The origin of prone paddleboards, like many watercrafts, is ambiguous, though the paddling-style was documented as early as the 1700s, first in the South Pacific and then in the Hawaiian islands. While prone continues to be popular in Hawaii, it remains relatively obscure in the Southeast U.S.
"Exposure is all that is," says Britt Reynolds, 49, one of the few Chattanooga-based prone paddlers. Last year, Reynolds prone-paddled Chattajack, a 31-mile race through the Tennessee River Gorge. Among the 400-plus participants, Reynolds says he was one of about 40 who competed using a traditional paddleboard. He completed the course in six hours and 15 minutes, placing third in his age division.

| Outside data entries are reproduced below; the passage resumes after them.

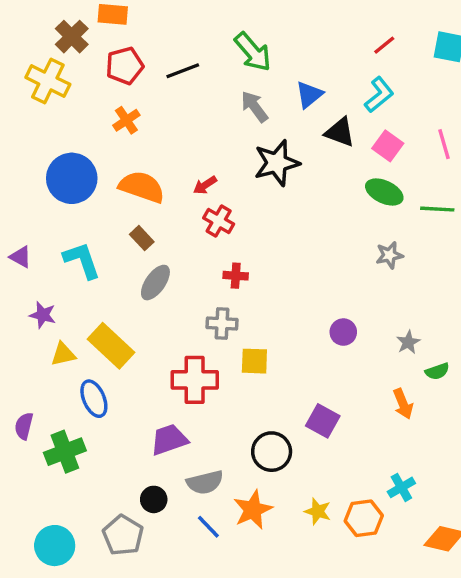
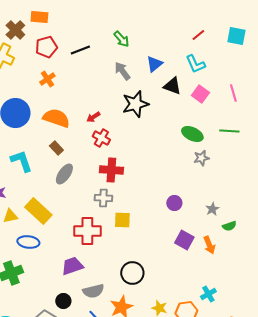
green arrow: (253, 52) -> (121, 39), size x0.7
cyan L-shape: (379, 95) -> (195, 64), turned 105
green ellipse: (384, 192) -> (192, 134), moved
red cross: (236, 276) -> (111, 170), size x1.6
blue ellipse: (94, 399) -> (28, 242), turned -60
purple square: (323, 421) -> (184, 240), moved

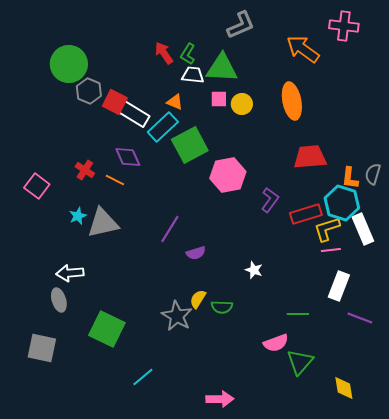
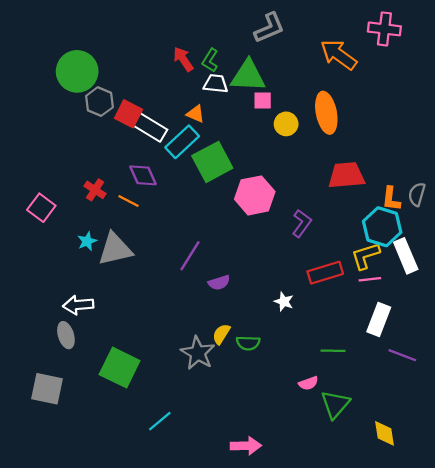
pink square: (219, 99) -> (263, 100), moved
yellow circle: (242, 104) -> (286, 124), moved
red rectangle: (306, 214) -> (325, 273), moved
pink semicircle: (276, 343) -> (308, 383), size x0.7

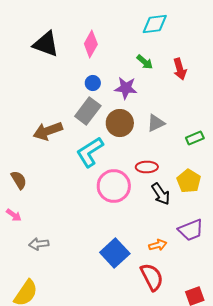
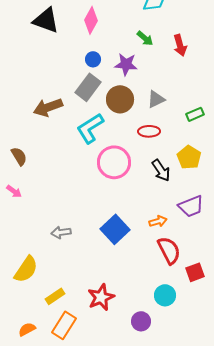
red ellipse: (147, 167) -> (149, 131), moved
gray arrow: (39, 244) -> (61, 232), moved
red semicircle: (152, 277) -> (169, 250), moved

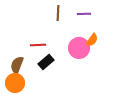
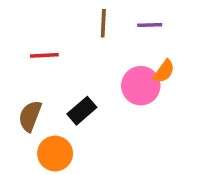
red line: (38, 45) -> (44, 55), moved
orange circle: (15, 83) -> (55, 154), moved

Once an avid stand-up paddleboarder, Reynolds says, "I wasn't turned on to [prone paddling] just seeing it. Somebody had to make me try it. As as soon as I did, I dropped stand-up paddleboarding."
There are several reasons to go prone, Reynolds says. Here are the specs of the sport.
Comfort. While the body must adjust to the prone position, once muscle memory is gained, Reynolds says prone is quite comfortable. "The first time I [tried prone], I couldn't go very far," he says. SUPing works the core and legs, whereas prone works the shoulders, back and hamstrings. Most "pronies" alternate between paddling from the knees and from a position similar to yoga's "child's pose."
"Ergonomically, switching back and forth like that helps you go for longer. It prevents any part of your body from feeling numb," Reynolds says.
Simplicity. Forgoing a blade means having one less piece of gear to transport and purchase. The cost of a good carbon paddle easily exceeds $100.
Versatility. Prone is not dependent on the right weather conditions. Standing tall on a SUP, for instance, makes one vulnerable to wind or waves. "Being at a lower angle, you can motor through all that," Reynolds says.
Speed. On average, a SUP travels about one mile per hour faster than a prone paddleboard, Reynolds says, adding, "But it doesn't feel that way. Being down in the water, you feel the glide much more dramatically."